Yes, I took Eli home with me and had one glorious day at my house with just me, Eli, and hubby--who spent the whole day downstairs . . . um . . . sanding drywall. I didn't think about the dust until Timothy came upstairs and looked at Eli for several minutes and then said, in his usual sweet, thoughtful way, "I don't think this dust is good for the baby." Oh. Maybe I should have thought of that considering the gunk I coughed up and got out of my nose after my stints dusting. I called the on-call doctor at our pediatrician's office and she said to get the baby out of the house ASAP.
I didn't want to leave. Really, those of you who are moms understand the absolute perfection of being in your own house without your kids. Usually when you are without your kids you are somewhere other than your house, and that isn't nearly as great. Since I didn't want to leave, I called Polly. My long-distance, beloved friend and pediatrician. I never take a kid to the doctor without calling her first. And she still likes me. This time, however, she supported the earlier prognosis and told me to get Eli out of the house.
After much calling around to see who would take me in (not many takers, actually), I wound up at Mom's--who also didn't want me, but was gracious enough to take me anyway. I don't blame her for not wanting me as I didn't want to be at her house either. First, she has my kids. Okay, that's all three reasons. My kids do WAY better at her house if I'm not around. When Mom (me) is around then there is a lot more confusion about who is in charge. When I'm not around--it is very clear that Grandma is in charge and they obey so much better and don't try to get away with things. So my being here makes things harder for my mom and dad and me.

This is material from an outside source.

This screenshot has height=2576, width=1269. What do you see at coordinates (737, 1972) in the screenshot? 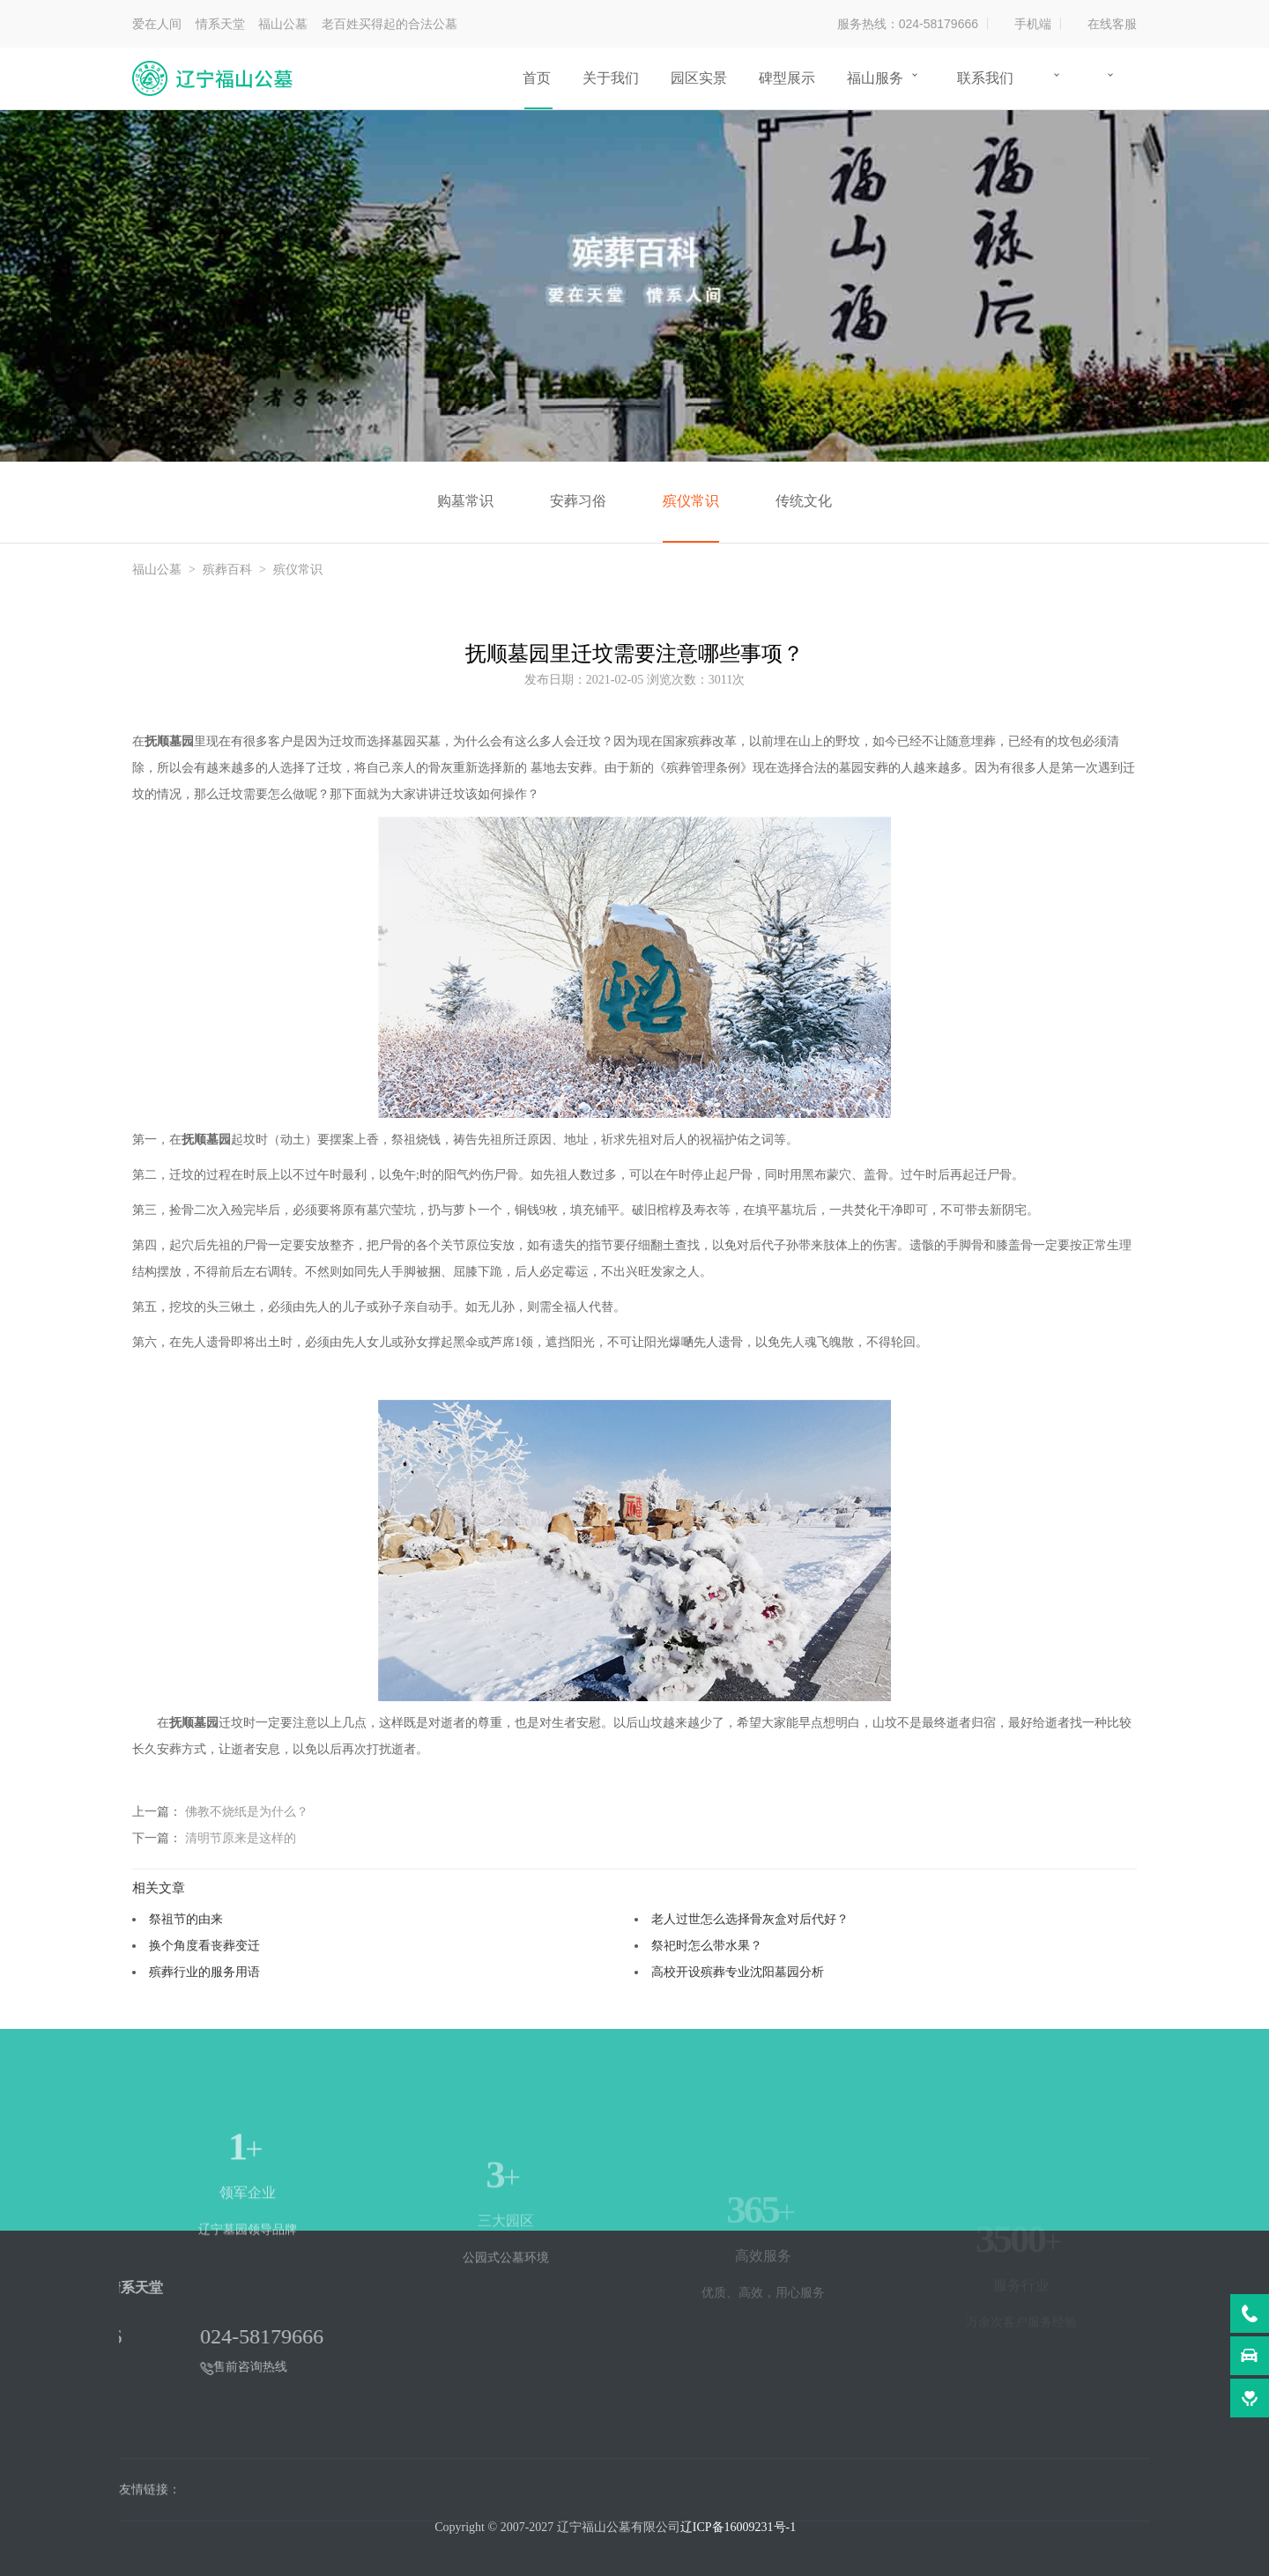
I see `高校开设殡葬专业沈阳墓园分析` at bounding box center [737, 1972].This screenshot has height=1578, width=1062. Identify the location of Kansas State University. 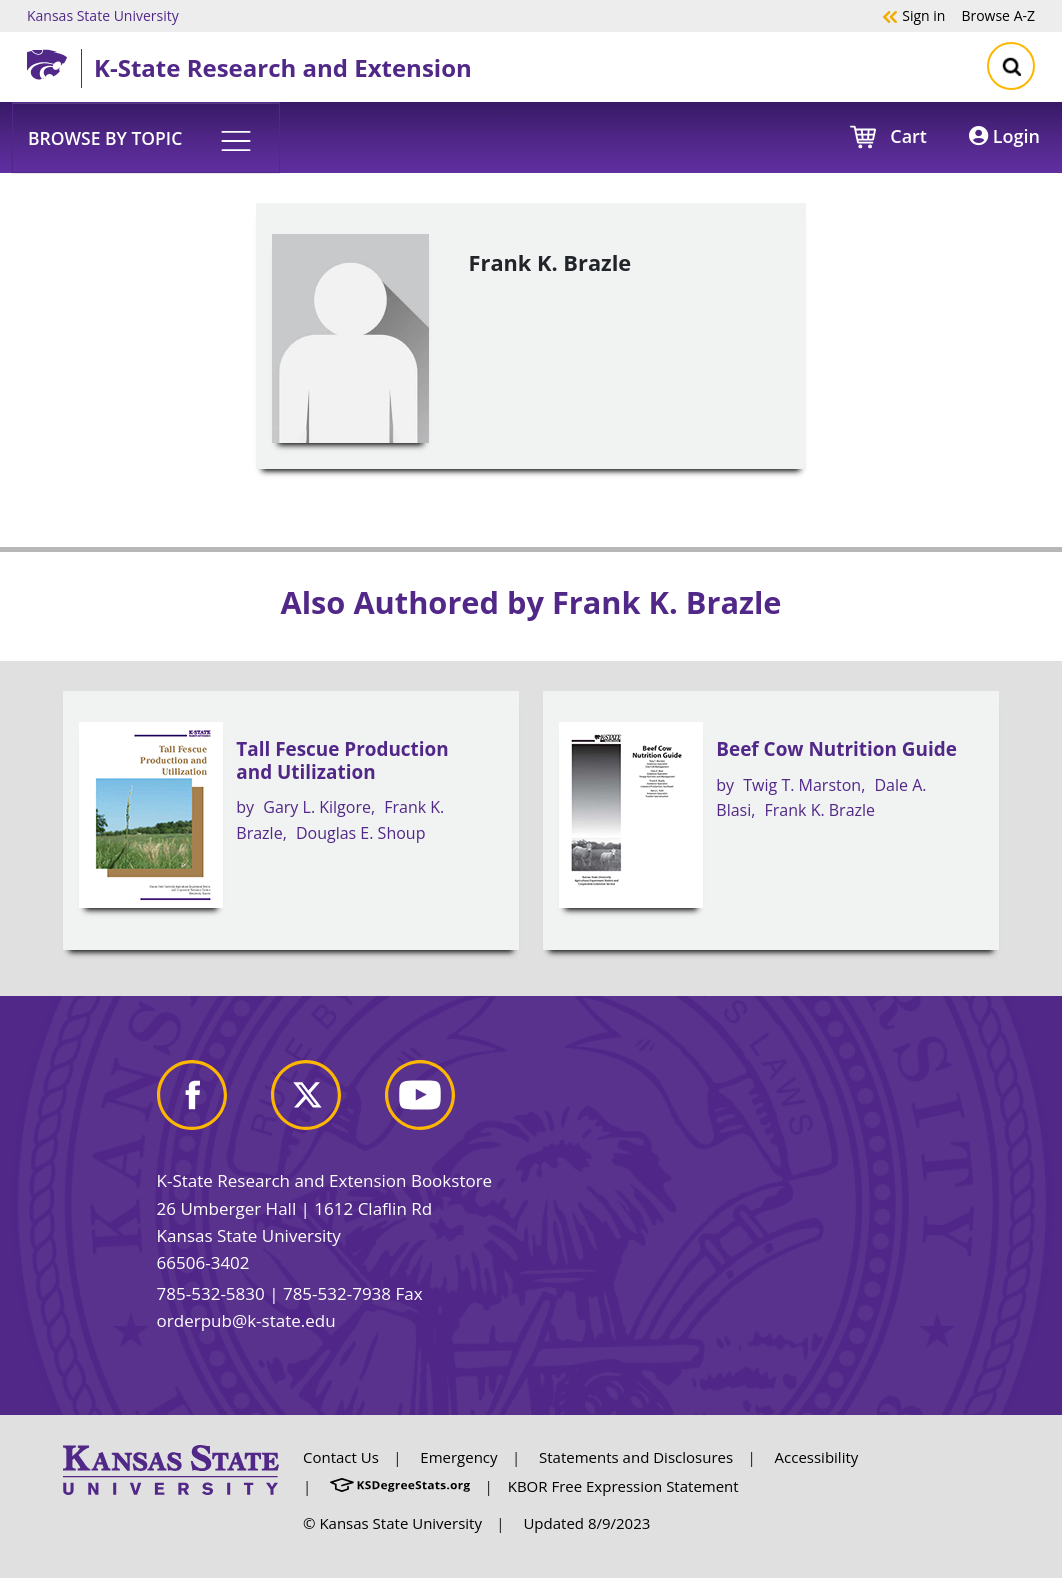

And yet, the point of this post is to tell Polly thank you for not giving me an "out" and sticking to her guns about the need to leave. This morning Eli spit up for the first time and there was identifiable drywall dust gunk in his spit up. It's good we got him out. I wish we'd thought of it sooner.
Poor kid--his first days of life and we feed him drywall and blood. (I was pumping this morning and the kids asked me why the milk was pink. No, it isn't strawberry milk.)
2 comments:
there are no words...I can laugh from my perspective...but I'm imagining the feelings we all feel those first few days and again...there are no words...
Oh my! Good thing everyone at least thought about it sooner than later.
Scary. Glad your mom lives near by. So much on your plate....hope you can rest a little more now.